SOURCE INFORMATION
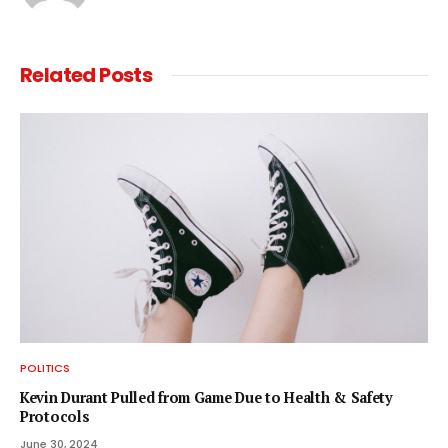
Related
Posts
POLITICS
Kevin Durant Pulled from Game Due to Health & Safety
Protocols
June 30, 2024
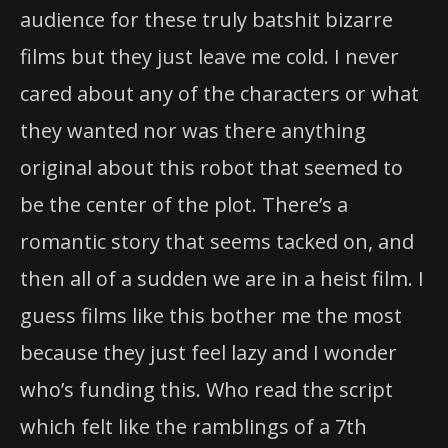
audience for these truly batshit bizarre
films but they just leave me cold. I never
cared about any of the characters or what
they wanted nor was there anything
original about this robot that seemed to
be the center of the plot. There’s a
romantic story that seems tacked on, and
then all of a sudden we are in a heist film. I
guess films like this bother me the most
because they just feel lazy and I wonder
who’s funding this. Who read the script
which felt like the ramblings of a 7th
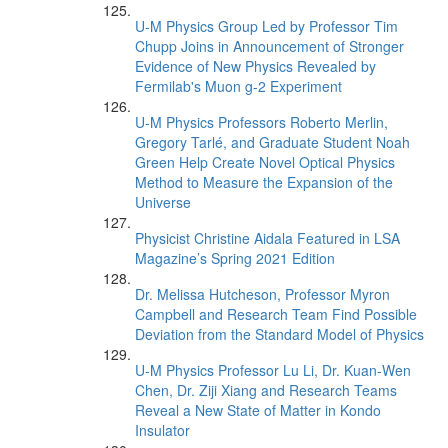
U-M Physics Group Led by Professor Tim
Chupp Joins in Announcement of Stronger
Evidence of New Physics Revealed by
Fermilab's Muon g-2 Experiment
U-M Physics Professors Roberto Merlin,
Gregory Tarlé, and Graduate Student Noah
Green Help Create Novel Optical Physics
Method to Measure the Expansion of the
Universe
Physicist Christine Aidala Featured in LSA
Magazine’s Spring 2021 Edition
Dr. Melissa Hutcheson, Professor Myron
Campbell and Research Team Find Possible
Deviation from the Standard Model of Physics
U-M Physics Professor Lu Li, Dr. Kuan-Wen
Chen, Dr. Ziji Xiang and Research Teams
Reveal a New State of Matter in Kondo
Insulator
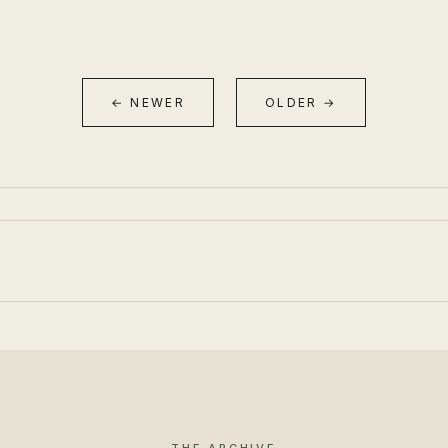
← NEWER
OLDER →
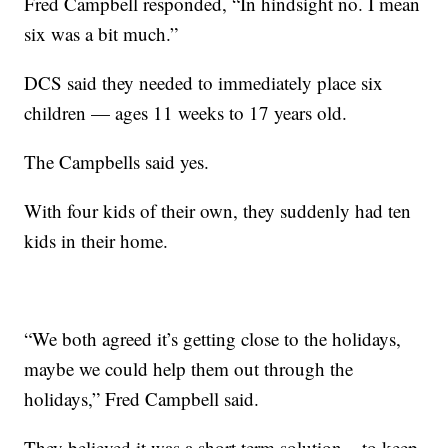
Fred Campbell responded, “In hindsight no. I mean
six was a bit much.”
DCS said they needed to immediately place six
children — ages 11 weeks to 17 years old.
The Campbells said yes.
With four kids of their own, they suddenly had ten
kids in their home.
“We both agreed it’s getting close to the holidays,
maybe we could help them out through the
holidays,” Fred Campbell said.
They believed it was a short term solution – to keep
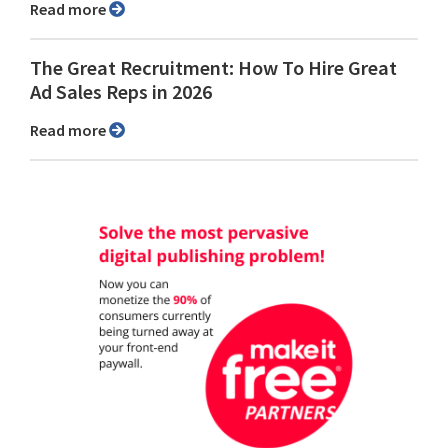
Read more
The Great Recruitment: How To Hire Great
Ad Sales Reps in 2026
Read more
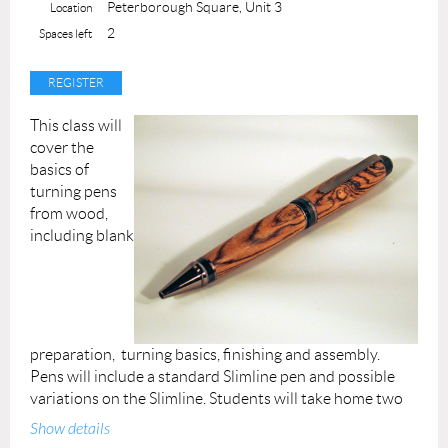
Instructor: Liza
Peterborough Square, Unit 3
Location
2
Spaces left
Permission forms are provided upon your arrival. A
completed permission form must be submitted for each
participant at the beginning of the class.
This class will
cover the
basics of
turning pens
from wood,
including blank
preparation, turning basics, finishing and assembly.
Pens will include a standard Slimline pen and possible
variations on the Slimline. Students will take home two
completed pens.
Show details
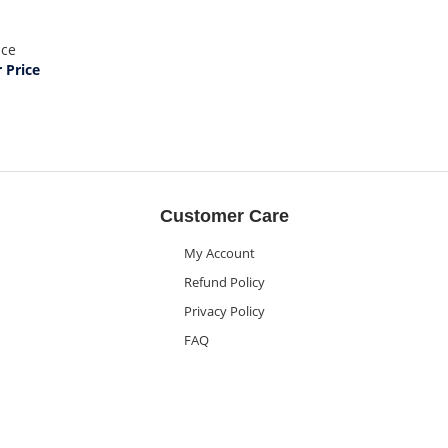
ice
Price
Customer Care
My Account
Refund Policy
Privacy Policy
FAQ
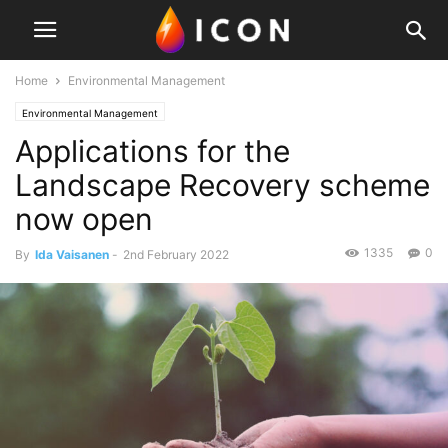
Home
Environmental Management
Environmental Management
Applications for the
Landscape Recovery scheme
now open
1335
0
By
Ida Vaisanen
-
2nd February 2022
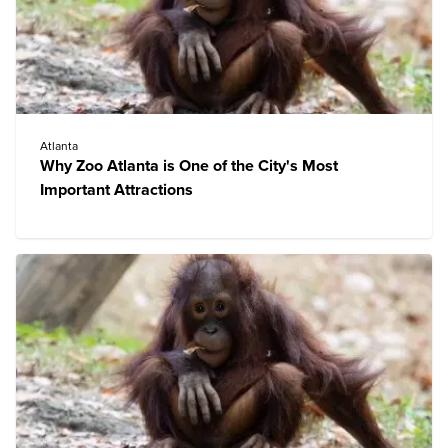
Atlanta
Why Zoo Atlanta is One of the City's Most
Important Attractions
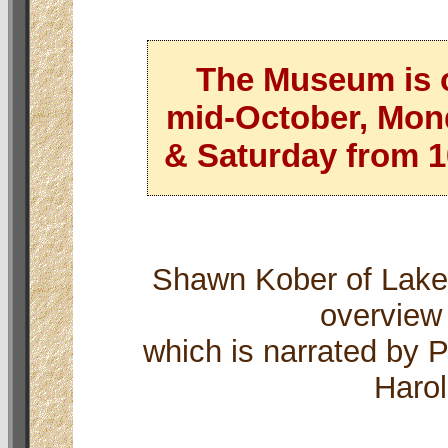
The Museum is 
mid-October, Mon
& Saturday from 10
Shawn Kober of Lake
overview
which is narrated by 
Harol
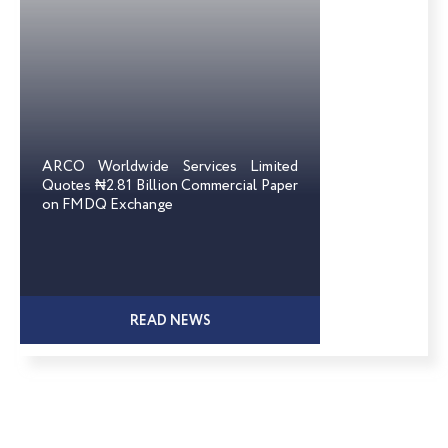
ARCO Worldwide Services Limited
Quotes ₦2.81 Billion Commercial Paper
on FMDQ Exchange
READ NEWS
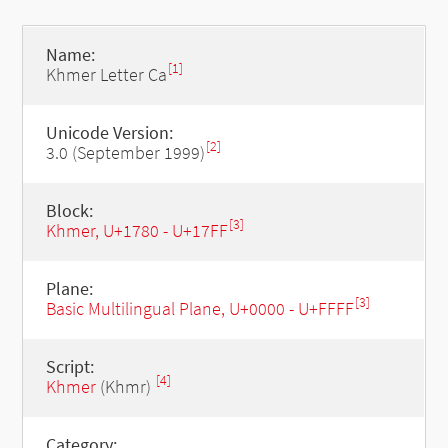
Name:
[1]
Khmer Letter Ca
Unicode Version:
[2]
3.0 (September 1999)
Block:
[3]
Khmer, U+1780 - U+17FF
Plane:
[3]
Basic Multilingual Plane, U+0000 - U+FFFF
Script:
[4]
Khmer
(Khmr)
Category:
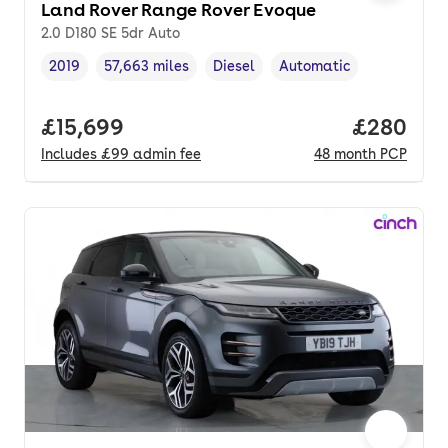
Land Rover Range Rover Evoque
2.0 D180 SE 5dr Auto
2019
57,663 miles
Diesel
Automatic
Vehicle year
Mileage
,
,
Fuel type
,
Transmission type
,
Full price.
£15,699
Price per
£280
Includes
£99
admin fee
48
month
PCP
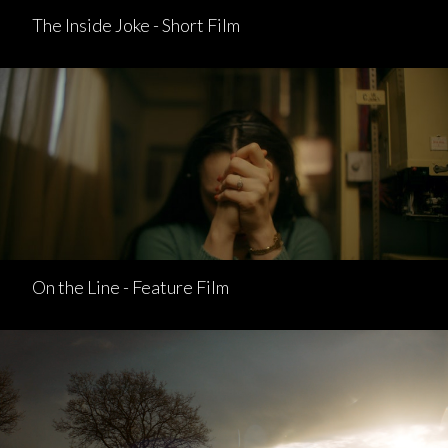
The Inside Joke - Short Film
On the Line - Feature Film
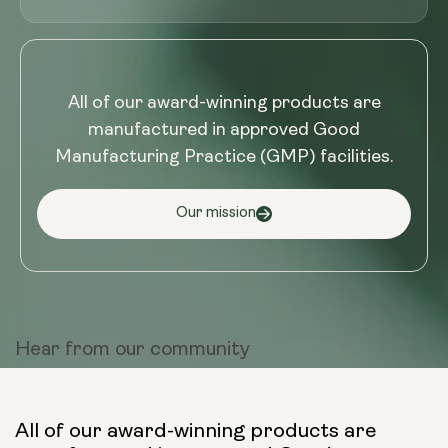
All of our award-winning products are
manufactured in approved Good
Manufacturing Practice (GMP) facilities.
Our mission
Hear from
our community
All of our award-winning products are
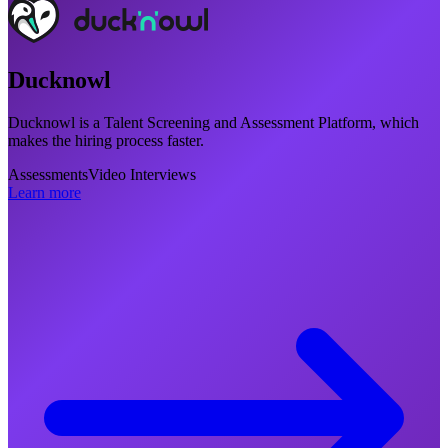
Ducknowl
Ducknowl is a Talent Screening and Assessment Platform, which
makes the hiring process faster.
Assessments
Video Interviews
Learn more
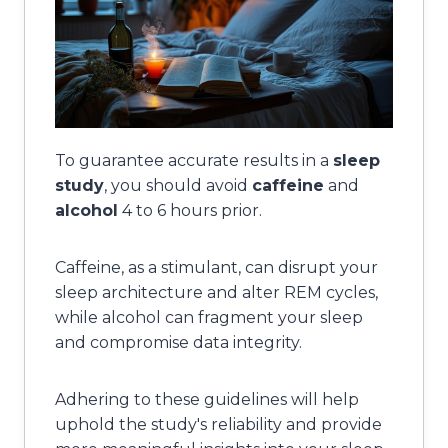
To guarantee accurate results in a
sleep
study
, you should avoid
caffeine
and
alcohol
4 to 6 hours prior.
Caffeine, as a stimulant, can disrupt your
sleep architecture and alter REM cycles,
while alcohol can fragment your sleep
and compromise data integrity.
Adhering to these guidelines will help
uphold the study's reliability and provide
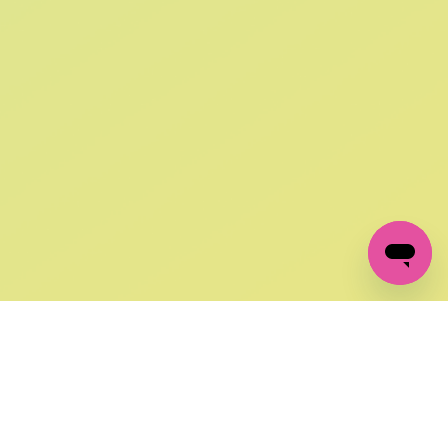
SIGN UP AND
GET 10% OFF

DIRECTIONS
If a line of the data above holds the string "Ducknowl", count it, then give only the final number.

WORKED SOLUTION
2